2008年11月06日 | メディアでのコメント・論評

今週から始まったテレビ朝日の新番組「報道発ドキュメンタリ宣言」。

第1回目の視聴率が22.9%(!)だったということで、「日刊ゲンダイ」から取材を受けた。

この秋の改編で、報道・ドキュメンタリー系の番組が増えた。そうそう、久米宏さんもテレビに戻ってきた。

ただ、ほとんどの新番組が“報道バラエティ”“ドキュメント・バラエティ”といった内容で始まったのに対し、「ドキュメンタリ宣言」は、タイトルもそうだが、いわば“直球”できた感じだった。

放送前、業界内の予想は、大方、視聴率的には苦戦するだろう、というものであり、そうなったとき、テレ朝はどこまで耐えるだろう、といった観測だった。
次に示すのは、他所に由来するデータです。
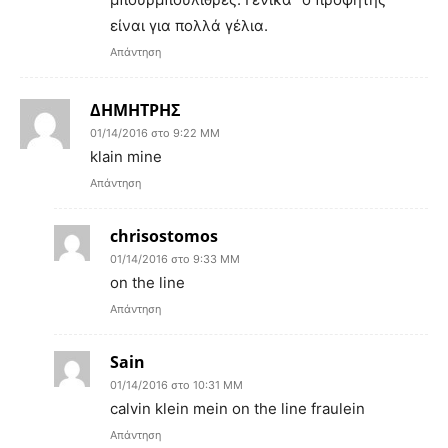
είναι για πολλά γέλια.
Απάντηση
ΔΗΜΗΤΡΗΣ
01/14/2016 στο 9:22 ΜΜ
klain mine
Απάντηση
chrisostomos
01/14/2016 στο 9:33 ΜΜ
on the line
Απάντηση
Sain
01/14/2016 στο 10:31 ΜΜ
calvin klein mein on the line fraulein
Απάντηση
それが22.9%。これは高い。人気俳優・タレントを投入したドラマでも、最近だと、なかなかとれないほどの数字だ。

この第1回目が取り上げていたのは、長門裕之・南田洋子夫妻だ。題して「消えゆく妻の記憶~今日の洋子は明日いない」。南田さんが記憶障害を抱えており、長門さんが妻を支えている日常に密着していた。
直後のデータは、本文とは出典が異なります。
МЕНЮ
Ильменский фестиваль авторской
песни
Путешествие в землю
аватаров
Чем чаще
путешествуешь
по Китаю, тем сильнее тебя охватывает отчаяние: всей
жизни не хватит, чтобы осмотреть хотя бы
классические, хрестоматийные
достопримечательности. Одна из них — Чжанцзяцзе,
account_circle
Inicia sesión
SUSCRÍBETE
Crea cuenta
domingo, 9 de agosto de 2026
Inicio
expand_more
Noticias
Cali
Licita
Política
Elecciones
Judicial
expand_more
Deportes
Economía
高い関心を呼んだ(数字をとった)理由としては、まず記憶障害や認知症がかなり身近なものとなっていること。夫や妻など、自分に近い人がそういう状態にある人が少なくないということだ。

また、自分たちの父親や母親が、今後、記憶障害や認知症を抱えるようになったら、どうすればいいのか。そもそも、記憶障害や認知症はどんなものなのか。それを知りたいという世代も見たのだと思う。

次に大きかったのは、取材を受けたのが、どこかの誰かではなく、俳優夫婦として知られる長門さん・南田さんだったことだ。
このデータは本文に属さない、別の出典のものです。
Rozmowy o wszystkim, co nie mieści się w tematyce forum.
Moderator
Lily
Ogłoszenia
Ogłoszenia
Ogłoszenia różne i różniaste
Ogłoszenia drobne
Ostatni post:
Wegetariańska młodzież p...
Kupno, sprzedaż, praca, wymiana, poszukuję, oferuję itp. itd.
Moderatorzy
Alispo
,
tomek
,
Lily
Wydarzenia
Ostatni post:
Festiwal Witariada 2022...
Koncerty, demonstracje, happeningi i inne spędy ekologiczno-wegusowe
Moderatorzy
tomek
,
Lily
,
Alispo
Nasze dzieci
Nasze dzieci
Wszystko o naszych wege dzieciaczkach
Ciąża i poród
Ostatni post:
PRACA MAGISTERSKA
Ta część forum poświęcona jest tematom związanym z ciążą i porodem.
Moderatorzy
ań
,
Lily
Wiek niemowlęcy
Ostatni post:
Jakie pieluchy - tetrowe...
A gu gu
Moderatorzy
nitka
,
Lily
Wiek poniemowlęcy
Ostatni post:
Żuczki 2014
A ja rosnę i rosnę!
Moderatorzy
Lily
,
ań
自分たちもよく知っている有名人・著名人、しかも女優として活躍していた頃を知っている人ほど、見ないではいられなかったのだろう。

さらに放送前、長門さんが「徹子の部屋」に出て、南田さんの記憶障害を明かし、二人の生活を真摯に語ったことも、番組の格好の“事前告知”となった。

番組全体の作りとしては、スタジオを置かないでVTR一本勝負にしたことを評価したい。

他の“報道バラエティ”が必ずスタジオをベースにして、司会者やゲストなどがVTRを見ながら語り合うという形をとっているのに対し、禁欲的とも思えるほどシンプルに、まさに直球を投げてきたのだ。

こういう番組も、題材や構成によっては、視聴者がちゃんと受け止めてくれることが分かった。それが大きい。

もちろん、毎回、長門・南田夫妻のようなものを出していくのは困難だろう。しかし、現実の中にテーマを求め、きちんと取材していく番組も支持され得るのだ。ちょっと応援したくなる。

「報道発ドキュメンタリ宣言」のタイトルだが、一般的には「ドキュメンタリー」ということが多いので、「ドキュメンタリ」は少し不思議な気がした。「コンピュータ」も、ある時期までは「コンピューター」だったし、ま、いいか、ってことで、この番組に、しばし注目。